Czermak C, Hartmann B, Scheele S, Germann G, Küntscher M V
BG Unfallklinik Ludwigshafen, Klinik für Hand-, Plastische- und Rekonstruktive Chirurgie-Brandverletztenzentrum, Plastische- und Handchirurgie der Universität Heidelberg.
Chirurg. 2004 Jun;75(6):599-604. doi: 10.1007/s00104-004-0859-z.
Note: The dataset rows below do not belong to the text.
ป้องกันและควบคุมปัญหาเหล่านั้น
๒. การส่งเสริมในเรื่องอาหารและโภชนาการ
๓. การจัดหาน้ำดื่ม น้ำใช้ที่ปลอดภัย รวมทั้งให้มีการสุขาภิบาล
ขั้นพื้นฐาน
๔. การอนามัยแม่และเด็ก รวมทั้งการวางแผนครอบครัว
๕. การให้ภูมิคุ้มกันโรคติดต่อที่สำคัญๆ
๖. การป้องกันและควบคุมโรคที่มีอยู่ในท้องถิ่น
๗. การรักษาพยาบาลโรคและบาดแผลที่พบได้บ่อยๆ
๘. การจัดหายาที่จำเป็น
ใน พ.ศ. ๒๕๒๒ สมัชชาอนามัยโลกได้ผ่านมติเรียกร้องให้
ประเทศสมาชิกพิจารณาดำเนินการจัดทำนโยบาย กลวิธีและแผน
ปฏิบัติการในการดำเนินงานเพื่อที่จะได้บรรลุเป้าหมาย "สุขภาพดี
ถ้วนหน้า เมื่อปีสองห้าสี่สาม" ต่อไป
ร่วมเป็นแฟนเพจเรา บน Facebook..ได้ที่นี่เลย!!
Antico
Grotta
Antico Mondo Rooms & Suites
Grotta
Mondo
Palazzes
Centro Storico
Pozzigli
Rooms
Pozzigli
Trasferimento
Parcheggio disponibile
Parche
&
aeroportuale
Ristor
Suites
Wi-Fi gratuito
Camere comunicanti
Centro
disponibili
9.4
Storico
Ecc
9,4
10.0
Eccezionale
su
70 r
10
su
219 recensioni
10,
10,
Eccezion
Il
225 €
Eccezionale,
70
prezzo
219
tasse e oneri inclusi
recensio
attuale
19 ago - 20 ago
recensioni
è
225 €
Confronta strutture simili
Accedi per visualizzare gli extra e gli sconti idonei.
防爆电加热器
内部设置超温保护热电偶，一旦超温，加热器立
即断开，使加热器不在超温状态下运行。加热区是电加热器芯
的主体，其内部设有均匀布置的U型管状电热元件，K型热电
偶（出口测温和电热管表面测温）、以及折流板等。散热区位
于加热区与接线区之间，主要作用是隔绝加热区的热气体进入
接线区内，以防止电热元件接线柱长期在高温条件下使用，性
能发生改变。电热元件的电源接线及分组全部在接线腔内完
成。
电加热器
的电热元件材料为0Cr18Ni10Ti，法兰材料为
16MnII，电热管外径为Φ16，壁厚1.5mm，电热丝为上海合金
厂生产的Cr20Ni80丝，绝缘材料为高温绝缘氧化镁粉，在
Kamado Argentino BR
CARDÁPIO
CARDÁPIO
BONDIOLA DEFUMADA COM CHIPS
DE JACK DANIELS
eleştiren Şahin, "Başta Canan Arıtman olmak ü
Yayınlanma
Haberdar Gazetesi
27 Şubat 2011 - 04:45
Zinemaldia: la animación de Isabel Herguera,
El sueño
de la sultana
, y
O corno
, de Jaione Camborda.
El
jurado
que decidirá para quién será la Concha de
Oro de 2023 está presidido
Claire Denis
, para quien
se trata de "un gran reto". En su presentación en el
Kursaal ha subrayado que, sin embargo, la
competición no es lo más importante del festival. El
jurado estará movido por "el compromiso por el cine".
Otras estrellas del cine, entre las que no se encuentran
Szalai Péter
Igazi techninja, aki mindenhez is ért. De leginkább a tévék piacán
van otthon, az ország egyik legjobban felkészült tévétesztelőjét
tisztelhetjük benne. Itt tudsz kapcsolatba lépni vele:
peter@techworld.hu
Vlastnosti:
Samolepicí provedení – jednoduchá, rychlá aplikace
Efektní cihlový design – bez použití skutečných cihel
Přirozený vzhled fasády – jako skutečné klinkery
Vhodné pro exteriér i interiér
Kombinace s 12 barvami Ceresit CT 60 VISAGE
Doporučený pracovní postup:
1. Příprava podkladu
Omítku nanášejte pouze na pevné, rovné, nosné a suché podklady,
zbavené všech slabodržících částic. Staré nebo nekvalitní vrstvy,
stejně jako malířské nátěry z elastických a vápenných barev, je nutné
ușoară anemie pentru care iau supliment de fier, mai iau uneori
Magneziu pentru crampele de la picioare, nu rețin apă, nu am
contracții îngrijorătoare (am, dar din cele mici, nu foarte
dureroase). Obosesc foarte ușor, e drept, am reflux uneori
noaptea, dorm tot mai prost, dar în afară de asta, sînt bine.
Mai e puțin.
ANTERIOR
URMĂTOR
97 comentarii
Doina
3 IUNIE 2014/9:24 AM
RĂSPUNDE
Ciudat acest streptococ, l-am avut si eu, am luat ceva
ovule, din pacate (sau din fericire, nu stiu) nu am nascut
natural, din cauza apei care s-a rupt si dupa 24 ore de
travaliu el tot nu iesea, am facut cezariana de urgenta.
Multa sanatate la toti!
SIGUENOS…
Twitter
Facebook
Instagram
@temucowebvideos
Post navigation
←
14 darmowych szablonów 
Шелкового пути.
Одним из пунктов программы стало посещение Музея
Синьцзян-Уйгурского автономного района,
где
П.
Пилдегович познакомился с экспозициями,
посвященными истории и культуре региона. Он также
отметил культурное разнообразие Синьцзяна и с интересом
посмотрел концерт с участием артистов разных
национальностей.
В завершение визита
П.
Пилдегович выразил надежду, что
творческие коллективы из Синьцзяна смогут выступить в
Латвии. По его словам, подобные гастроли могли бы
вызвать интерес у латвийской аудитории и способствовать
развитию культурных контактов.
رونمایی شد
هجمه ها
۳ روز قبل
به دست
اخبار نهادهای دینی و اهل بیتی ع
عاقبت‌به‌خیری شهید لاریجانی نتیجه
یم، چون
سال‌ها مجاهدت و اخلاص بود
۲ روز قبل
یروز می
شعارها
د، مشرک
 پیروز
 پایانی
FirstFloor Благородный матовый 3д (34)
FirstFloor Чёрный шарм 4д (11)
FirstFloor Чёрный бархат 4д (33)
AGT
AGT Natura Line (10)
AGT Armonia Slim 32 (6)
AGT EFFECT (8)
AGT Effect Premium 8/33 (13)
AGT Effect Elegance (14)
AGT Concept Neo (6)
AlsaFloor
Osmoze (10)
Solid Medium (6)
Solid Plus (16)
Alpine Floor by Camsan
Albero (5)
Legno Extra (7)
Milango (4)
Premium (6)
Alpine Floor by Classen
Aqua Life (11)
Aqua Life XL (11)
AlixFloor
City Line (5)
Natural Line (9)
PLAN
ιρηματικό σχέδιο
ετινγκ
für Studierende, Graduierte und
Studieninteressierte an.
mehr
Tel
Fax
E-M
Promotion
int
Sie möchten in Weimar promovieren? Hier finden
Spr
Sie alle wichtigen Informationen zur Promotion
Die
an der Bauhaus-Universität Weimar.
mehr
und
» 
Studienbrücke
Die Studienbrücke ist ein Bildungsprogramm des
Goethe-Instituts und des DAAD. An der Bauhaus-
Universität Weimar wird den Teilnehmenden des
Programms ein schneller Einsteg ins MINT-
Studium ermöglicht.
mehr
Successful surgical and intensive care treatment of severely burned patients requires adequate prehospital management and fluid resuscitation adjusted to individual needs of the patient. Burn shock fluid resuscitation is now predominantly performed utilizing crystalloid solutions. Whenever possible, colloid solutions should not be given in the first 24 h after burn injury. The rate of administration of resuscitation fluids should maintain urine outputs between 0.5 ml/kg per h and 1 ml/kg per h and mean arterial pressures of >70 mmHg. Extended hemodynamic monitoring can provide valuable additional information, if burn resuscitation is not proceeding as planned or volume therapy guided by these typical vital signs is not attaining the desired effect. We recommend this in patients with TBSA burns of >30%. Inhalation injuries, pre-existing cardiopulmonary diseases, or TBSA burns of >50% definitely require extended hemodynamic monitoring during burn shock resuscitation. The Swan-Ganz catheter or less invasive transcardiopulmonary indicator dilution methods can be utilized to assess hemodynamic data.
严重烧伤患者的成功手术和重症监护治疗需要充分的院前管理以及根据患者个体需求调整的液体复苏。烧伤休克液体复苏目前主要使用晶体溶液进行。只要有可能,在烧伤后24小时内不应给予胶体溶液。复苏液的给药速度应使尿量维持在每小时0.5 ml/kg至1 ml/kg之间,平均动脉压>70 mmHg。如果烧伤复苏未按计划进行,或者以这些典型生命体征为指导的容量治疗未达到预期效果,延长的血流动力学监测可提供有价值的额外信息。我们建议对烧伤总面积>30%的患者进行此监测。吸入性损伤、既往存在的心肺疾病或烧伤总面积>50%的患者在烧伤休克复苏期间肯定需要延长的血流动力学监测。可使用 Swan-Ganz 导管或侵入性较小的经心肺指示剂稀释法来评估血流动力学数据。